Inhibitor design based on the natural product fosmidomycin (FOS) as a lead structure is a promising strategy in search of herbicidally active compounds that may target the DXR enzyme in the MEP pathway. Herein, two metal ion chelating groups, aminol and amide, were used to replace the hydroxamate moiety of FOS, and two types of non-hydroxamate FOS analogs, namely aminol- (5a ∼ n and 6a ∼ o) and phenylamide-containing (10a ∼ v) phosphonic acids were designed and synthesized by establishing facile routes involving the Michaelis-Arbuzov reaction, epoxide ring-opening, acrylamidation, Michael addition, and phosphonate hydrolysis.
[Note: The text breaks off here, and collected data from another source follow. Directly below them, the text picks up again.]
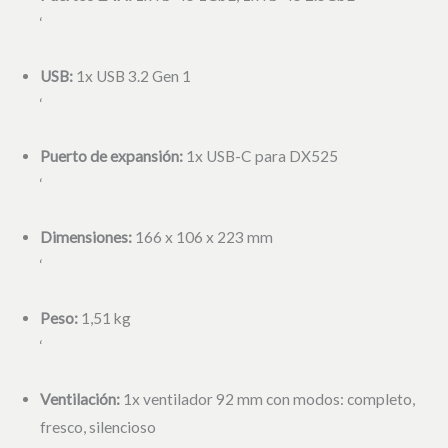
‘
USB:
1x USB 3.2 Gen 1
‘
Puerto de expansión:
1x USB-C para DX525
‘
Dimensiones:
166 x 106 x 223 mm
‘
Peso:
1,51 kg
‘
Ventilación:
1x ventilador 92 mm con modos: completo,
fresco, silencioso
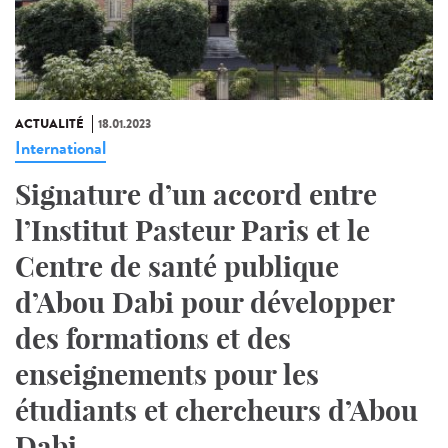
ACTUALITÉ
18.01.2023
International
Signature d’un accord entre
l’Institut Pasteur Paris et le
Centre de santé publique
d’Abou Dabi pour développer
des formations et des
enseignements pour les
étudiants et chercheurs d’Abou
Dabi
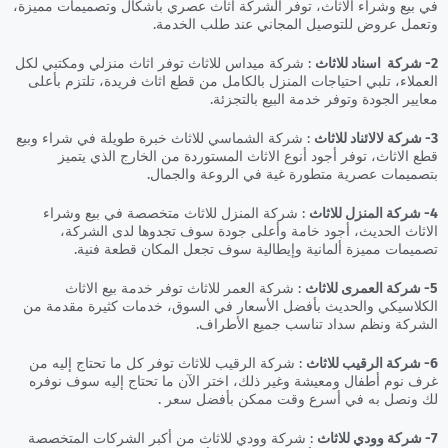
في بيع وشراء الاثاث، توفر الشركة اثاث عصري بأشكال وتصميمات مميزة،
وتعمل عروض للتوصيل المجاني عند طلب الخدمة.
2- شركة اسناد للاثاث
: شركة ميداس للاثاث توفر اثاث منزلي ومكتبي لكل
العملاء، تلبي احتياجات المنزل بالكامل من قطع اثاث فريدة، تلتزم بأعلى
معايير الجودة وتوفر خدمة البيع بالتجزئة.
3- شركة لالائناد للاثاث
: شركة الشماسي للاثاث خبرة طويلة في شراء وبيع
قطع الاثاث، توفر أجود أنوع الاثاث المستوردة من الخارج الذي يتميز
بتصميمات عصرية متطورة غية في الروعة والجمال.
4- شركة المنزل للاثاث
: شركة المنزل للاثاث متخصصة في بيع وشراء
الاثاث الحديث، أجود خامة وأعلى جودة سوف تجدوها لدى الشركة،
تصميمات مميزة ألمانية وإيطالية سوف تجعل المكان قطعة فنية.
5- شركة العمرى للاثاث
: شركة العمر للاثاث توفر خدمة بيع الاثاث
الكلاسيكي والحديث بأفضل الأسعار في السوق، خدمات كثيرة مقدمة من
الشركة ونظم سداد تناسب جميع الأطراف.
6- شركة الرقيب للاثاث
: شركة الرقيب للاثاث توفر كل ما تحتاج إليه من
غرف نوم أطفال ومعيشة وغير ذلك، اختر الآن ما تحتاج إليه سوف نوفره
لك ونصل به في أسرع وقت ممكن بأفضل سعر .
7- شركة وودي للاثاث
: شركة وودي للاثاث من أكبر الشركات المتخصصة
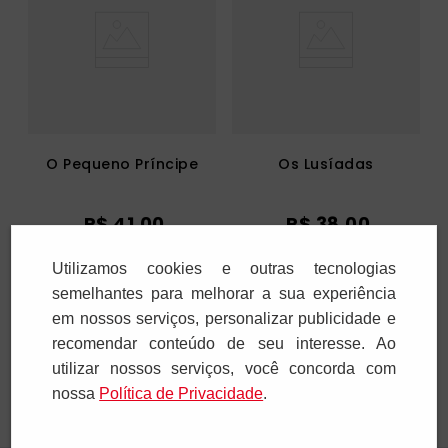
O Pequeno Príncipe
Os Lusíadas
R$
41
,
00
R$
38
,
00
1
x
R$
41
,
00
1
x
R$
38
,
00
Utilizamos cookies e outras tecnologias
semelhantes para melhorar a sua experiência
Adicionar
Adicionar
em nossos serviços, personalizar publicidade e
recomendar conteúdo de seu interesse. Ao
utilizar nossos serviços, você concorda com
nossa
Polí­tica de Privacidade
.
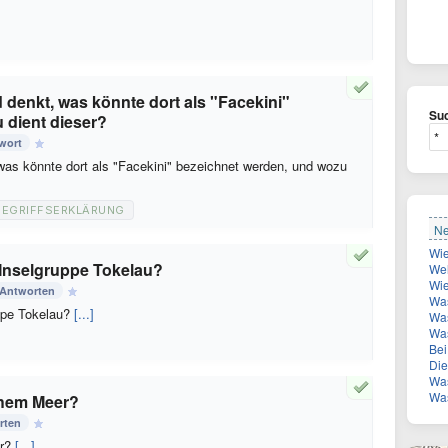
denkt, was könnte dort als "Facekini"
Suc
 dient dieser?
wort
as könnte dort als "Facekini" bezeichnet werden, und wozu
BEGRIFFSERKLÄRUNG
Ne
e Inselgruppe Tokelau?
Welch
Wie
 Antworten
Was
uppe Tokelau?
[...]
Was
Wa
Bei 
Die Z
Was
Was
chem Meer?
rten
er?
[...]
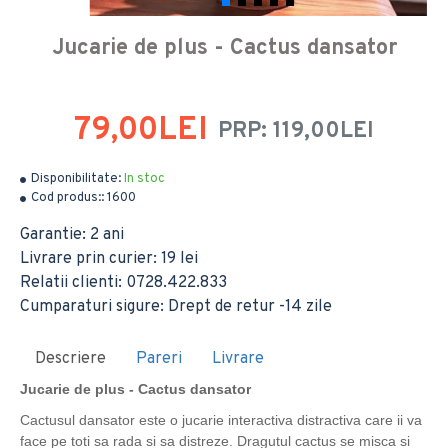
Jucarie de plus - Cactus dansator
79,00LEI
PRP: 119,00LEI
Disponibilitate:
In stoc
Cod produs::
1600
Garantie: 2 ani
Livrare prin curier: 19 lei
Relatii clienti: 0728.422.833
Cumparaturi sigure: Drept de retur -14 zile
Descriere
Pareri
Livrare
Jucarie de plus - Cactus dansator
Cactusul dansator este o jucarie interactiva distractiva care ii va
face pe toti sa rada si sa distreze. Dragutul cactus se misca si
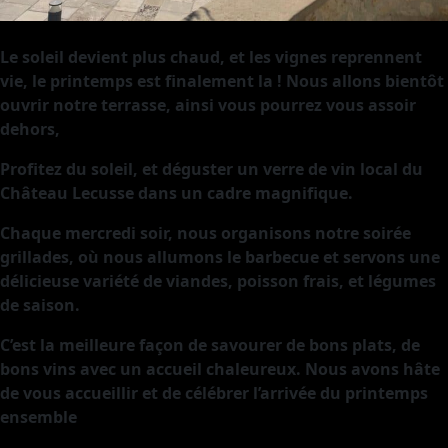
Le soleil devient plus chaud, et les vignes reprennent
vie, le printemps est finalement la ! Nous allons bientôt
ouvrir notre terrasse, ainsi vous pourrez vous assoir
dehors,
Profitez du soleil, et déguster un verre de vin local du
Château Lecusse dans un cadre magnifique.
Chaque mercredi soir, nous organisons notre soirée
grillades, où nous allumons le barbecue et servons une
délicieuse variété de viandes, poisson frais, et légumes
de saison.
C’est la meilleure façon de savourer de bons plats, de
bons vins avec un accueil chaleureux. Nous avons hâte
de vous accueillir et de célébrer l’arrivée du printemps
ensemble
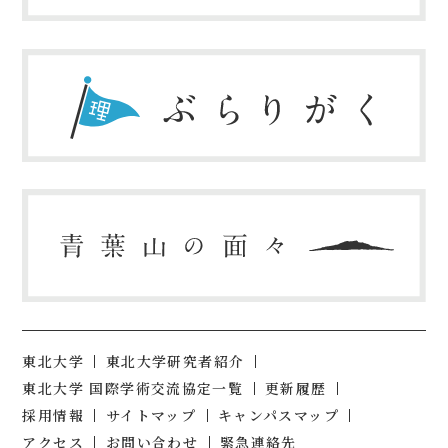
東北大学
東北大学研究者紹介
東北大学 国際学術交流協定一覧
更新履歴
採用情報
サイトマップ
キャンパスマップ
アクセス
お問い合わせ
緊急連絡先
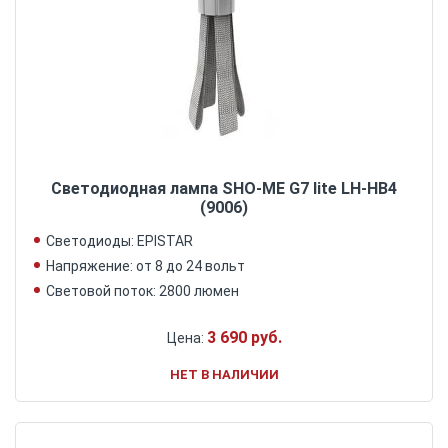
Светодиодная лампа SHO-ME G7 lite LH-HB4
(9006)
Светодиоды: EPISTAR
Напряжение: от 8 до 24 вольт
Световой поток: 2800 люмен
3 690 руб.
Цена:
НЕТ В НАЛИЧИИ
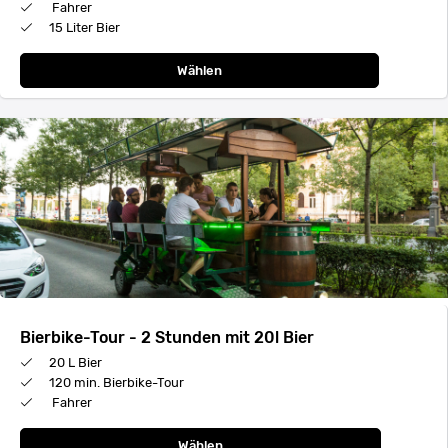
Fahrer
15 Liter Bier
Wählen
Bierbike-Tour - 2 Stunden mit 20l Bier
20 L Bier
120 min. Bierbike-Tour
Fahrer
Wählen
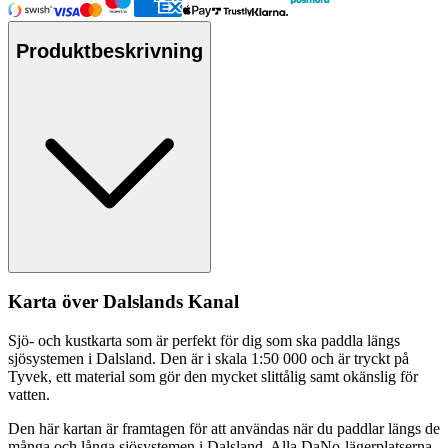
Produktbeskrivning
Karta över Dalslands Kanal
Sjö- och kustkarta som är
pe
rfekt för dig som ska
pa
ddla längs
sjösystemen i Dalsland. Den är i skala 1:50 000 och är tryckt på
Tyvek, ett material som gör den mycket slittålig samt okänslig för
vatten.
Den här kartan är framtagen för att användas när du
pa
ddlar längs de
många och långa sjösystemen i Dalsland. Alla DaNo-lägerplatserna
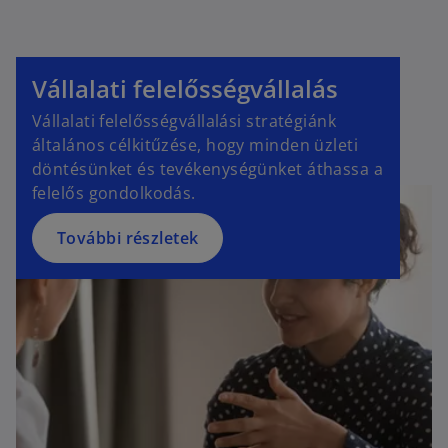
Vállalati felelősségvállalás
Vállalati felelősségvállalási stratégiánk
általános célkitűzése, hogy minden üzleti
döntésünket és tevékenységünket áthassa a
felelős gondolkodás.
További részletek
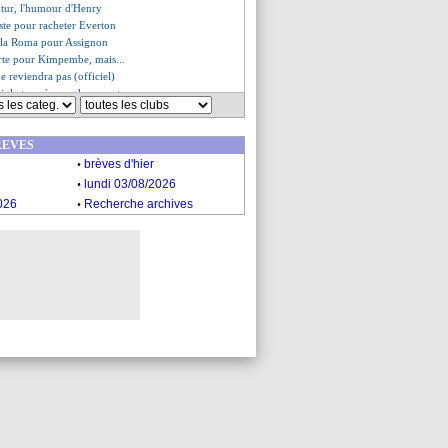
utur, l'humour d'Henry
iste pour racheter Everton
e la Roma pour Assignon
rte pour Kimpembe, mais...
e reviendra pas (officiel)
iola tempère sur le mercato
fisante pour Rowe
 a été recalé
REVES
c a signé (officiel)
.
 marqué à vie par l'aventure
brèves d'hier
bia restait ?
.
lundi 03/08/2026
 un prêt à Besiktas
.
026
Recherche archives
 finalement à Louis-II ?
es du ven. 9 août 2024
es du jeu. 8 août 2024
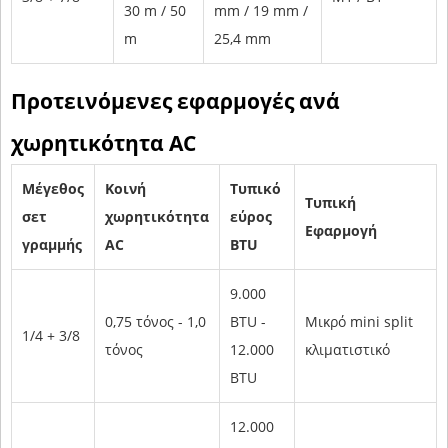
30 m / 50
mm / 19 mm /
m
25,4 mm
Προτεινόμενες εφαρμογές ανά
χωρητικότητα AC
Μέγεθος
Κοινή
Τυπικό
Τυπική
σετ
χωρητικότητα
εύρος
Εφαρμογή
γραμμής
AC
BTU
9.000
0,75 τόνος - 1,0
BTU -
Μικρό mini split
1/4 + 3/8
τόνος
12.000
κλιματιστικό
BTU
12.000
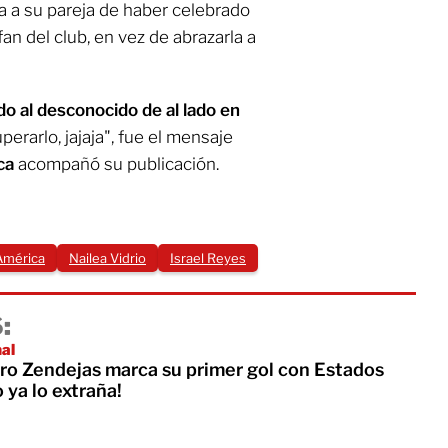
a a su pareja de haber celebrado
an del club, en vez de abrazarla a
do al desconocido de al lado en
uperarlo, jajaja", fue el mensaje
ca
acompañó su publicación.
América
Nailea Vidrio
Israel Reyes
:
nal
ro Zendejas marca su primer gol con Estados
 ya lo extraña!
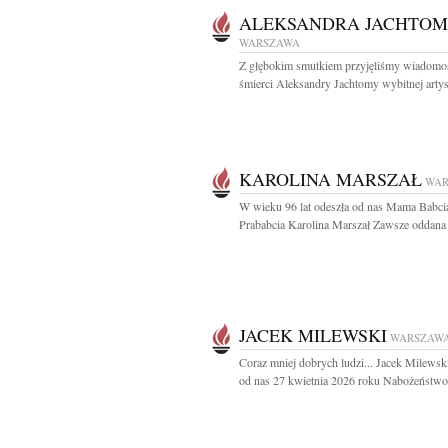
ALEKSANDRA JACHTO
WARSZAWA
Z głębokim smutkiem przyjęliśmy wiadomo
śmierci Aleksandry Jachtomy wybitnej artyst
KAROLINA MARSZAŁ
WAR
W wieku 96 lat odeszła od nas Mama Babcia
Prababcia Karolina Marszał Zawsze oddana 
JACEK MILEWSKI
WARSZAW
Coraz mniej dobrych ludzi... Jacek Milewsk
od nas 27 kwietnia 2026 roku Nabożeństwo.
In the pre-emergency bioactivity screening several compounds demonstrated herbicidal activities superior to FOS, including 5c, 5 h, 10a, 10d, 10e, etc. In particular, 10e showed an 18.7-fold inhibition activity against Arabidopsis thaliana and 16.1- and 10.8-fold activities against the root and stalk of Echinochloa crus-galli, respectively, in comparison with that of FOS. In the post-emergency assay, 10e also displayed 1.9- and 2.1-fold inhibition activities against E. crus-galli and Amaranthus retroflexus. Enzyme inhibition assay revealed the inhibition activities of some compounds to the DXR enzyme far below that of FOS, while the plant growth rescue failed from the inhibition by 5c and 10e by adding dimethylallyl pyrophosphate (DMAPP), a downstream product of the MEP pathway, both suggesting that some targets instead of the DXR enzyme might be involved in the inhibition by the active compounds. Nevertheless, this work demonstrated that using bioisosteric replacement based on the lead structure FOS is an effective strategy for developing highly herbicidal active compounds.